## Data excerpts
+++

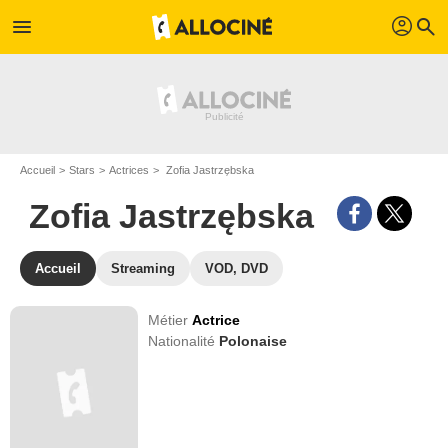
profil
menu
search
Accueil
Stars
Actrices
Zofia Jastrzębska
Zofia Jastrzębska
Accueil
Streaming
VOD, DVD
Métier
Actrice
Nationalité
Polonaise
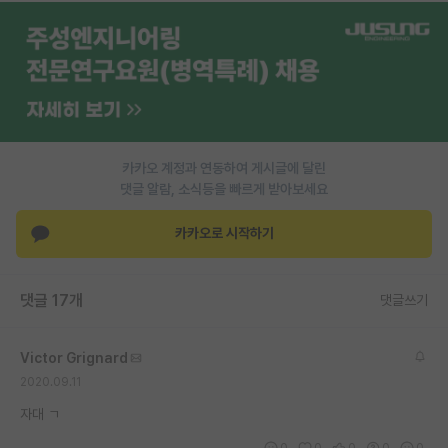
재팬라운지 🌸
카카오 계정과 연동하여 게시글에 달린
댓글 알람, 소식등을 빠르게 받아보세요
카카오로 시작하기
댓글 17개
댓글쓰기
Victor Grignard
2020.09.11
자대 ㄱ
0
0
0
0
0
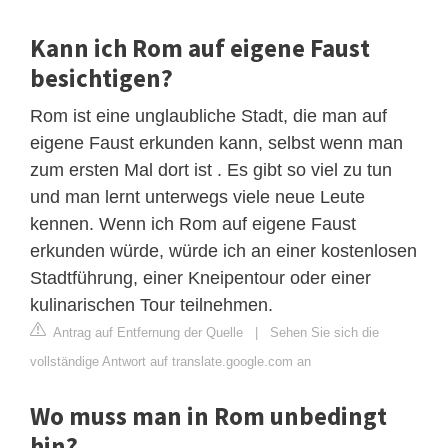
Kann ich Rom auf eigene Faust
besichtigen?
Rom ist eine unglaubliche Stadt, die man auf
eigene Faust erkunden kann, selbst wenn man
zum ersten Mal dort ist . Es gibt so viel zu tun
und man lernt unterwegs viele neue Leute
kennen. Wenn ich Rom auf eigene Faust
erkunden würde, würde ich an einer kostenlosen
Stadtführung, einer Kneipentour oder einer
kulinarischen Tour teilnehmen.
Antrag auf Entfernung der Quelle
|
Sehen Sie sich die
vollständige Antwort auf translate.google.com an
Wo muss man in Rom unbedingt
hin?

+++

## WORK INSTRUCTIONS
After reading the records above, say how many lines hold the string "Faust", using only a number.

## RESULT OF THE TASK
3